One of his major accomplishments was the development of techniques to study the genetics of bacteria and viruses. He was excited by the opportunity to study these microorganisms, saying, ''A strong feeling of adventure is animating those who are working on bacterial viruses, a feeling that they have a small part in the great drive towards a fundamental problem in biology.''
To help other scientists contribute to understanding these fundamental problems in biology, he set up some training courses on viral genetic techniques at Cold Springs Laboratory in New York. These courses did a lot to facilitate the spread of molecular biology research in the 1940's and 50's. In 1969, he received the Nobel Prize in Physiology or Medicine for his work on viral genetics.
In 1941, while he was working at Vanderbilt, Delbruck married Mary Bruce. They would have four children together.
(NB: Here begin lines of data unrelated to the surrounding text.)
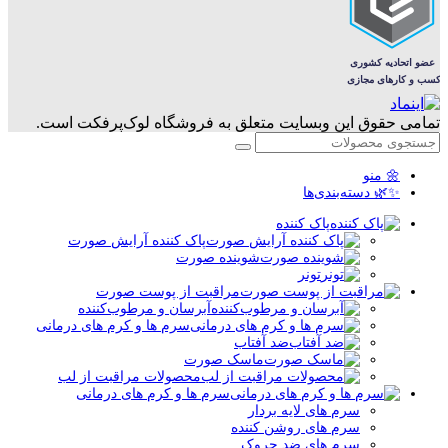
تمامی حقوق این وبسایت متعلق به فروشگاه لوک‌پرفکت است.
🌼 منو
✨🌿 دسته‌بندی‌ها
پاک کننده
پاک کننده آرایش صورت
شوینده صورت
تونر
مراقبت از پوست صورت
آبرسان و مرطوب‌کننده
سرم ها و کرم های درمانی
ضد آفتاب
ماسک صورت
محصولات مراقبت از لب
سرم ها و کرم های درمانی
سرم های لایه بردار
سرم های روشن کننده
سرم های ضد چروک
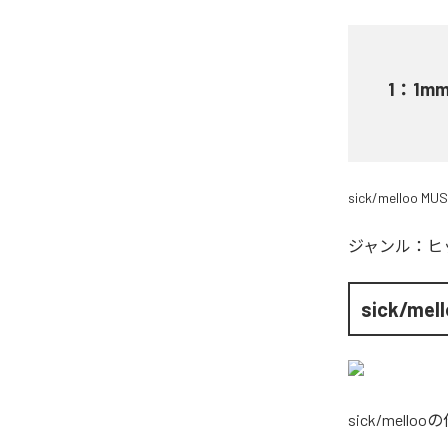
1
：
1m
sick/melloo MUS
ジャンル：
ヒ
sick/mel
sick/melloo
の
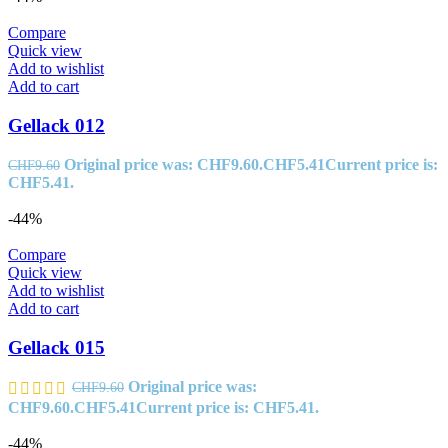
Compare
Quick view
Add to wishlist
Add to cart
Gellack 012
Original price was: CHF9.60.
CHF
5.41
Current price is:
CHF
9.60
CHF5.41.
-44%
Compare
Quick view
Add to wishlist
Add to cart
Gellack 015
Original price was:
CHF
9.60
CHF9.60.
CHF
5.41
Current price is: CHF5.41.
-44%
Not long after this, Delbruck was able to become a United States citizen.
He, along with other members of his family, had worked to oppose Nazism in Germany before and during World War II, and his brother and brother-in-laws were even executed for their role in a plot to kill Hitler. Although he maintained connections in his home country, it was important to him to become a U.S. citizen at the end of the war.
In 1981, Max Delbruck died in California at the age of 74. He is still remembered as one of the most important pioneers of molecular biology and has inspired generations of scientists to take up and continue this important work.
Max Delbruck (1906-1981) was a German-American scientist who originally studied theoretical physics. He turned his attention to biology early in his career (with the help of Niels Bohr) and helped to found the science of molecular biology in the 1930's, 40's and 50's. He developed techniques to study the genetics of microorganisms like viruses and bacteria, and received a Nobel Prize for this work in 1969.
Delbruck married Mary Bruce in 1941, and they had four children. He immigrated from Germany to America in 1937, and became an American citizen just after the end of World War II in 1945.